- Tsunami warnings have been lifted for Indonesia; no signs so far of casualties or damage
- The earthquake struck 15 miles deep and about 500 miles from Sumatra, Indonesia's largest island
- Large earthquakes are relatively common around Indonesia, which is part of the Ring of Fire
The quake was centered in the Indian Ocean about 410 miles (660 kilometers) southwest of Muara Siberut and roughly 500 miles west-southwest of Padang, which is on the west coast of Sumatra, the Asian archipelago nation's largest island.
The U.S. Geological Survey indicated
the earthquake struck 15 miles deep.
After initially noting a "potential ... threat," the Pacific Tsunami Warning Center, a U.S. government agency, said there had been "no tsunami observed."
Just in case, Australia's Bureau of Meteorology
issued warnings for Cocos Island, which is about 530 miles south-southeast of the quake's epicenter, and Christmas Island. A watch once in effect for Australia's west coast was canceled.
Both Australian warnings noted the possibility of "dangerous rips, waves and strong ocean currents," as well as localized onshore flooding, for several hours Wednesday night.
Indonesia's disaster management agency reported that tsunami warning sirens went off after the quake, which was felt in Padang.
Authorities were still trying to contact disaster agencies late Wednesday on Mentawai, which includes Muara Siberut. But there are no reports of casualties or damage, nor have there been signs of possible tsunamis on the islands of Sumatra, West Sumatra, Bengkulu and Lampung.

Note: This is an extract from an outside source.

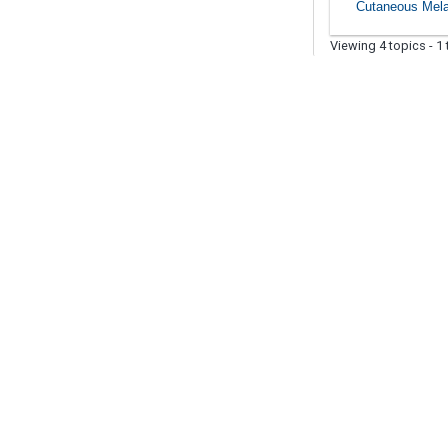
Cutaneous Mel
Viewing 4 topics - 1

And all tsunami warnings for Indonesia had been lifted as of 10:50 p.m. (10:50 a.m. ET) Wednesday.
Indonesia in Ring of Fire
Large earthquakes are relatively common in and around Indonesia, which is part of the Ring of Fire, an arc of fault lines circling the Pacific Basin that is prone to frequent earthquakes and volcanic eruptions.

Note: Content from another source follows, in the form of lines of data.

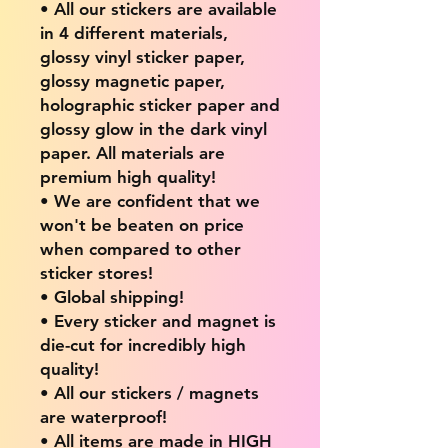
• All our stickers are available
in 4 different materials,
glossy vinyl sticker paper,
glossy magnetic paper,
holographic sticker paper and
glossy glow in the dark vinyl
paper. All materials are
premium high quality!
• We are confident that we
won't be beaten on price
when compared to other
sticker stores!
• Global shipping!
• Every sticker and magnet is
die-cut for incredibly high
quality!
• All our stickers / magnets
are waterproof!
• All items are made in HIGH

Two earthquakes, one a magnitude 7.1
and the other a 7.0
, struck in November 2014.
Neither of those did significant damage, though that's not always the case.
In December 2004, a magnitude-9.1 quake struck off the west coast of Northern Sumatra
and the tsunamis it generated killed upwards of 225,000 people in India, Sri Lanka, Indonesia, Thailand, Malaysia
, Kenya, Tanzania and Bangladesh. That quake, which lasted between 500 and 600 seconds, released an amount of energy equal to a 100-gigaton bomb.
More than 1,300 people were killed three months later following an 8.7 earthquake and subsequent tsunami
on the same fault line. Another quake, this one a 6.3, killed some 5,750 people in May 2006, and there have been a number of other deadly incidents since.